-- Your goal --
Give only the number of lines in these records that include "Indicator".

Saved data entries
----------------
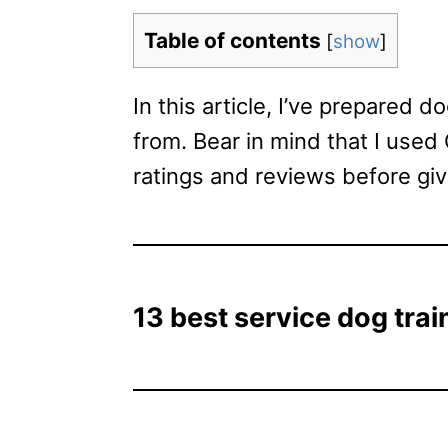
Table of contents
[
show
]
In this article, I’ve prepared 
from. Bear in mind that I used
ratings and reviews before gi
13 best service dog train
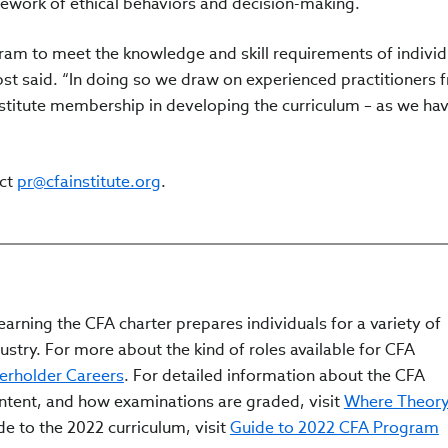
amework of ethical behaviors and decision-making.
am to meet the knowledge and skill requirements of individ
bst said. “In doing so we draw on experienced practitioners 
nstitute membership in developing the curriculum – as we hav
act
pr@cfainstitute.org
.
arning the CFA charter prepares individuals for a variety of
ustry. For more about the kind of roles available for CFA
erholder Careers
. For detailed information about the CFA
ontent, and how examinations are graded, visit
Where Theor
ide to the 2022 curriculum, visit
Guide to 2022 CFA Program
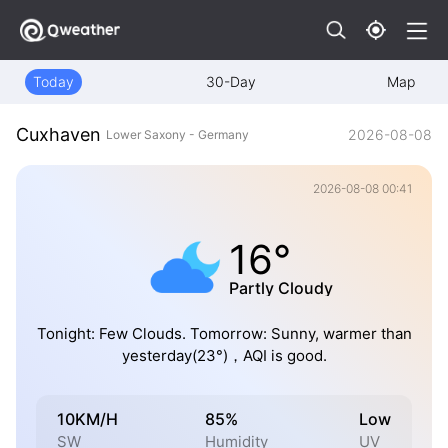
Today
30-Day
Map
Cuxhaven
2026-08-08
Lower Saxony - Germany
2026-08-08 00:41
16°
Partly Cloudy
Tonight: Few Clouds. Tomorrow: Sunny, warmer than
yesterday(23°)，AQI is good.
10KM/H
85%
Low
SW
Humidity
UV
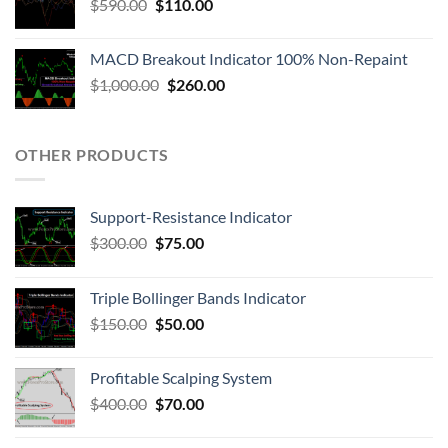
$
590.00
$
110.00
MACD Breakout Indicator 100% Non-Repaint
$
1,000.00
$
260.00
OTHER PRODUCTS
Support-Resistance Indicator
$
300.00
$
75.00
Triple Bollinger Bands Indicator
$
150.00
$
50.00
Profitable Scalping System
$
400.00
$
70.00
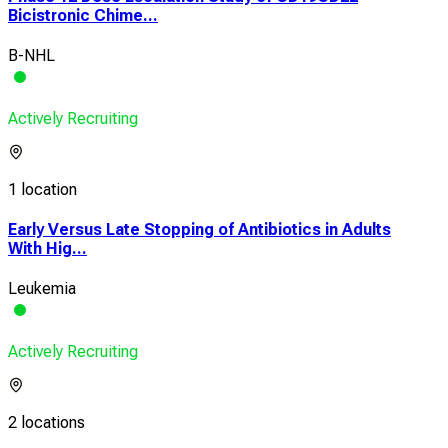
Bicistronic Chime...
B-NHL
Actively Recruiting
1 location
Early Versus Late Stopping of Antibiotics in Adults
With Hig...
Leukemia
Actively Recruiting
2 locations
----------------
-- Result of this task --
3